Angst und Wut vermischten sich in meinem Innern zu einem Chaos, welches mich von innen heraus zu lähmen begann. Doch dann war alles für einen kurzen Augenblick klar. Byeongsu lebte, dem Himmel sei Dank.
,,Zhao Jun", knurrte Taehyung und stellte sich schützend vor mich, zog sein Schwert gleich daraufhin.

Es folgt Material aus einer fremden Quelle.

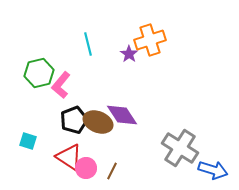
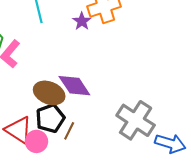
black pentagon: (74, 120) -> (50, 118), moved
brown line: (112, 171) -> (69, 131), moved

,,Ich würde lügen, wenn ich sagen würde, dass es mich freut, Euch wiederzusehen Taehyung. Wenn es nämlich nach mir ginge, wärt Ihr neben Eurer Mutter begraben", entkam es Zhao Jun verächtlich, ehe er seinen Helm entfernte, um uns in die Augen sehen zu können. Er war ein Mann von Anfang 40, sein Vollbart war gepflegt gestutzt. Doch hatten seine Augen etwas grausames und finsteres in ihrem Blick, als würde er einen Dämonen in sich tragen. Als wäre er ein Dämon.
,,Es ist genug Blut geflossen, meine Schuhe sind schon dabei Blut von diesem Haufen Dreck aufzusaugen." Unwillkührlich folgte ich Zhao Juns Geste in Richtung des Leichenberges und bereute es sofort, als ich die leblosen Körper meiner Dienstmädchen sah. Leer sahen sie ins Nichts.
,,Hier bin ich! Bringen wir es zu Ende!", brüllte Taehyung den Mann an, machte gleich darauf einen Schritt vorwärts. Noch nie zuvor hatte ich ihn so erzürnt erlebt. Sonst versteckte er seine Emotionen hinter einer leblos scheinenden Maske. Doch diese war bereits abgefallen, als er den Mann in schwarz erblickt hatte. Er war der Mann, der ihm so viel Schmerz zugefügt hatte.
,,Ich würde mich an Eurer Stelle nicht weiter vorwärts bewegen, sonst wird sich unsere schöne Prinzessin dem Haufen dort dazugesellen."
Ich folgte Zhao Juns Blick und erblickte die vielen Männer, die ihre Bögen und Pfeile auf mich gerichtet hatten. Auch Taehyung sah sich entsetzt um.
,,Ich erwarte dich in sieben Tagen in den Bergen. Lass mich warten und Euer Goldschatz wird sterben", verkündte Zhao Jun und wandte sich zum gehen um, hielt jedoch abrupt Inne, als Taehyung erneut das Wort ergriff.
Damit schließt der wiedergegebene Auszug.